EUROPE - Pension funds should be subject to the same regulations as insurance companies, with Solvency II serving as a “benchmark” for all financial institutions that offer retirement provision, the CEA has once again urged.

Following a Call for Advice (CfA) from the European Insurance and Occupational Pensions Authority (EIOPA) on the possibility of a new IORP Directive, the European insurance and reinsurance federation renewed its call for “same risks, same rules, same capital”.

The stance is at odds with numerous organisations in the pensions industry - both national and supranational - that believe forcing guidelines designed for insurance companies on pension funds would be the wrong approach for the European Commission to take.

Speaking to IPE earlier this week, the National Association of Pension Funds (NAPF) senior policy adviser James Walsh warned that Solvency II would force up the cost of maintaining defined benefit schemes in the UK and result in scheme closures.

“There have been plenty in recent years - there has been a dramatic shift to DC, and we have seen large numbers of schemes close,” he said. “We could only expect for that trend to be accelerated by these proposals.”

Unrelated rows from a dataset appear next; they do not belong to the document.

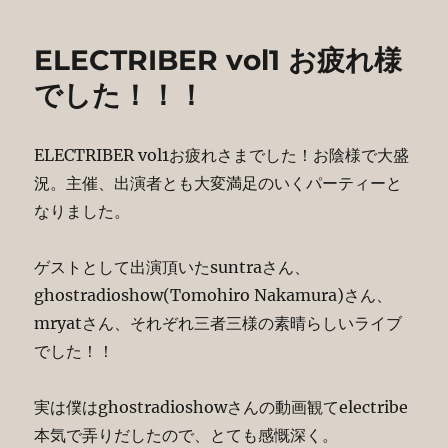
sampler
の
ELECTRIBER vol1 お疲れ様
新
色
でした！！！
と
シ
ス
ELECTRIBER vol1お疲れさまでした！お陰様で大盛
テ
況。主催、出演者とも大変満足のいくパーティーと
ム
ver.2
なりました。
で
ボ
ゲストとして出演頂いたsuntraさん、
ー
ナ
ghostradioshow(Tomohiro Nakamura)さん、
ス
mryatさん、それぞれ三者三様の素晴らしいライブ
パ
でした！！
タ
ー
ン
実は僕はghostradioshowさんの動画観てelectribe
に
本気で弄りだしたので、とても感慨深く。
参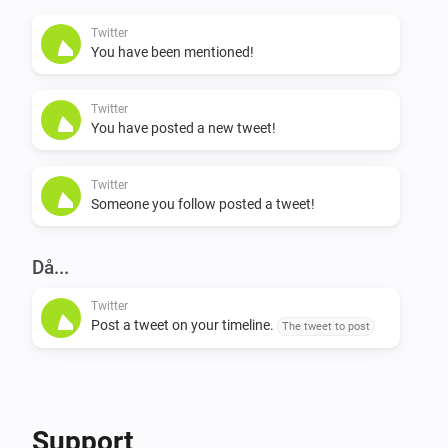
my latest tweets?”

Twitter
You have been mentioned!
NL: * “Ik wil een tweet schrijven / plaatsen / posten / 
versturen” * “Wat zijn mijn laatste tweets?”

Twitter
You have posted a new tweet!
Flow support

Twitter
Someone you follow posted a tweet!
Triggers * On user mention (when someone mentions 
you in a tweet) * On timeline tweet (when someone 
you follow posts a tweet) * On own tweet (when you 
Då...
post a tweet, either via Homey or any other twitter app)

Twitter
Post a tweet on your timeline.
The tweet to post
Actions * Send a tweet
Support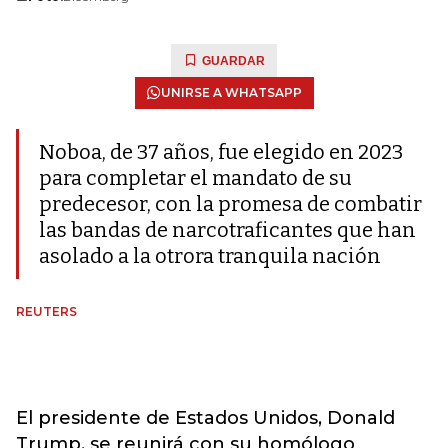
GUARDAR
UNIRSE A WHATSAPP
Noboa, de 37 años, fue elegido en 2023
para completar el mandato de su
predecesor, con la promesa de combatir
las bandas de narcotraficantes que han
asolado a la otrora tranquila nación
REUTERS
El presidente de Estados Unidos, Donald
Trump, se reunirá con su homólogo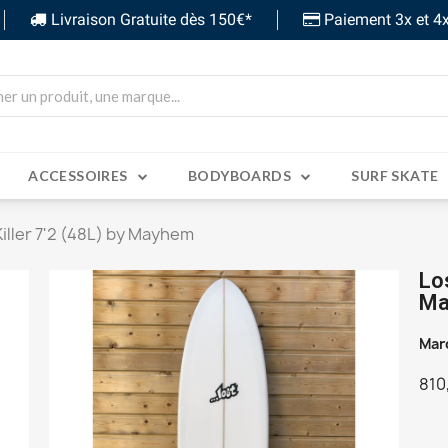
Livraison Gratuite dès 150€*
Paiement 3x et 4x
ACCESSOIRES
BODYBOARDS
SURF SKATE
iller 7'2 (48L) by Mayhem
Los
Ma
Mar
810
TT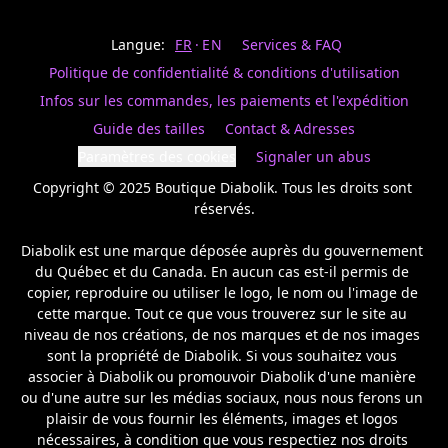
Last
votre
name
magasin
Langue:
FR
EN
Services & FAQ
préféré.
Date
de
Politique de confidentialité & conditions d'utilisation
naissance
Inscrivez
/
Birthday
votre
Infos sur les commandes, les paiements et l'expédition
prénom
S'INSCRIRE
Guide des tailles
Contact & Adresses
et
/
courriel
Paramètres des cookies
Signaler un abus
SIGN
si
UP
Copyright © 2025 Boutique Diabolik. Tous les droits sont 
vous
voulez
réservés.

rester
à
Diabolik est une marque déposée auprès du gouvernement 
l’affût,
du Québec et du Canada. En aucun cas est-il permis de 
nous
copier, reproduire ou utiliser le logo, le nom ou l'image de 
vous
cette marque. Tout ce que vous trouverez sur le site au 
enverrons
un
niveau de nos créations, de nos marques et de nos images 
courriel
sont la propriété de Diabolik. Si vous souhaitez vous 
pour
associer à Diabolik ou promouvoir Diabolik d'une manière 
annoncer
ou d'une autre sur les médias sociaux, nous nous ferons un 
la
plaisir de vous fournir les éléments, images et logos 
réouverture
nécessaires, à condition que vous respectiez nos droits 
de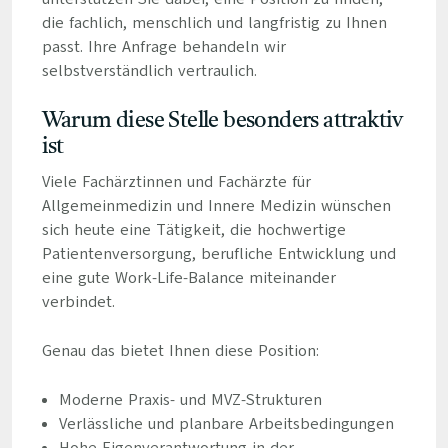
die fachlich, menschlich und langfristig zu Ihnen
passt. Ihre Anfrage behandeln wir
selbstverständlich vertraulich.
Warum diese Stelle besonders attraktiv
ist
Viele Fachärztinnen und Fachärzte für
Allgemeinmedizin und Innere Medizin wünschen
sich heute eine Tätigkeit, die hochwertige
Patientenversorgung, berufliche Entwicklung und
eine gute Work-Life-Balance miteinander
verbindet.
Genau das bietet Ihnen diese Position:
Moderne Praxis- und MVZ-Strukturen
Verlässliche und planbare Arbeitsbedingungen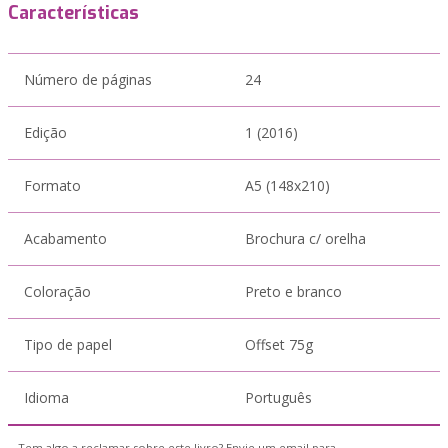
Características
Número de páginas
24
Edição
1 (2016)
Formato
A5 (148x210)
Acabamento
Brochura c/ orelha
Coloração
Preto e branco
Tipo de papel
Offset 75g
Idioma
Português
Tem algo a reclamar sobre este livro? Envie um email para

But the CEA argues that the shape of regulation should be independent from the vehicle offering pension provision - referencing the diverse approaches taken by pension funds across Europe - and should be based on the “risks those products present to the provider, members and beneficiaries”.

“As a result, members and beneficiaries’ protection shall neither depend on the legal form of the institution they are affiliated to nor on the supervisory regime,” it said.

However, the insurance federation did say that some concessions to the differing approach taken by pension funds should be made.

Referencing the Solvency II framework directive, it said: “These principles should serve as the basis for regulating all financial institutions providing occupational pension products, provided the economically significant characteristics of the different pension products or schemes are taken into account.

“Examples of specific occupational pension product characteristics that could be prudentially relevant include the use of sponsoring covenants, pension protection schemes or options to reduce benefit promises or payments.”

It reiterated that introducing these changes would allow for a “level paying field” between both the insurance industry and pension funds.